In “La Suma de los días”, a memoir of author’s life in California, in Marin, there are three ideas that stayed with me. First one was her son’s view on life “It isn’t personal, everyone is responsible for his or her own feelings, life isn’t fair.” I thought that this is something I aspired to live by, but not always succeeded. Or almost always didn’t succeed, but tried hard and improved over the past years. I was taking things less personally (not just my option, in my yearly evaluation at work it was noted as the biggest improvement). I established a daily peer exercise to not feel responsible for other people’s feelings and take full responsibility for mine. And I enjoyed the fact that life isn’t fair and took the benefits it offered. If I had more than others, I was happy to give and help. If my friends had more than I, they shared generously and I learnt to accept. Life not being fair had its sliver lining. The second idea that stayed from this book was the author talking about her husband and their relationship, and after enumerating reasons why he loved her, she stumbles upon what was the most that she loved about him, and ends with “and for me I simply loved to sleep in one bed with him”. This is of course not the phrase she uses (and I am reading it in Spanish), but this is the gist of it. And I thought how important was just that, the fact that you have to love to sleep in one bed every night with that person. Everything else is “good to have”, but becomes “superfluous” if the love for closeness is not there.

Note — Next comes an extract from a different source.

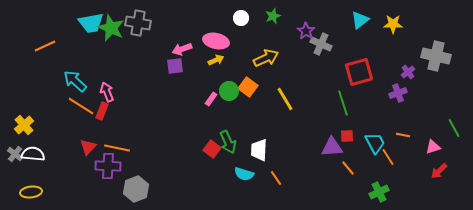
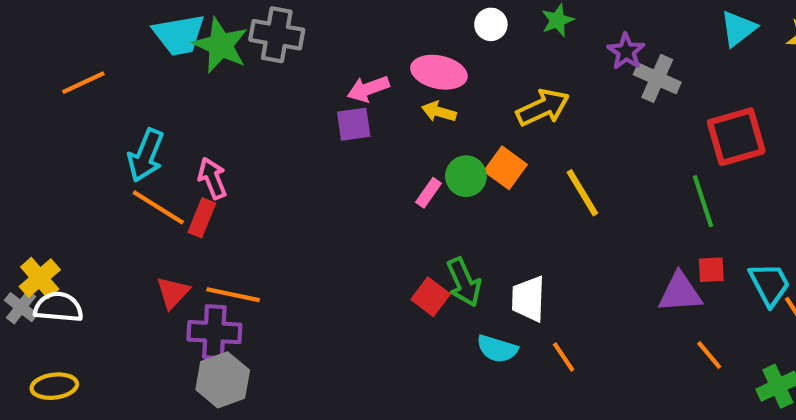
yellow arrow: (216, 60) -> (439, 112), turned -140
cyan arrow: (75, 81) -> (146, 155), turned -110
yellow cross: (24, 125) -> (40, 278), moved
orange line: (348, 168) -> (709, 355), moved
gray hexagon: (136, 189) -> (223, 380), moved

It also brought more peace about my dating dry endings. I made an attempt to date through a dating site back in December and after a few coffees or lunches realized how much stress it was brining into my life. In those months I met four men, all of them different but sharing the same features, they were involved in their jobs, had built and sold companies (or were in the process), they were single, intelectual, lead an active lifestyle participating in variety of sports that were demanding and exciting, they liked talking to me and were clear about their intentions of forming a couple, they bent their schedules to find time for lunch or dinner, they weren’t pushy and at the same time their compliments and words made me feel feminine and beautiful (which I needed so much). And yet, I had zero desire to be physically close to them, forget about sleeping in the same bed. Coffees became stressful, lunches provoked anxiety and made me feel like I was constantly finding excuses why I couldn’t make it. Towards the end of January I decided to face how I felt and be clear with myself about it. I talked to each of them and told them it was a mistake on my side to think that dating was right for me and that I didn’t want to be in it any longer. I quit and they understood it well. And I felt so much lighter since then. And now, I couldn’t agree more with Isabel Allende: the sign of love was that you wanted to sleep with that person every night in one bed, hugged, and close to each other.

The third phrase from “La Suma de los días” that made me think was, “generally it is not the truth exposed what makes us vulnerable but the secrets we keep.” Again, I am rephrasing it here translated from Spanish. Since I’ve read it, this idea was rounding in my head and I talked about it to all the friends who called to check on me this week. It is very powerful. We always think that the truth will make us vulnerable. That if people know how we really act, who we really are, they will stop liking us and this will make us vulnerable. But it is our secrets that make us weak. Once you can face the truth, you become stronger, because you become a little bit more “one” with your core. The secrets peel you from your core. I slept with this thought for the past week. I took it with me on the frequent walks on the hill behind our house during the shelter in place. It was an essential idea to take on walks.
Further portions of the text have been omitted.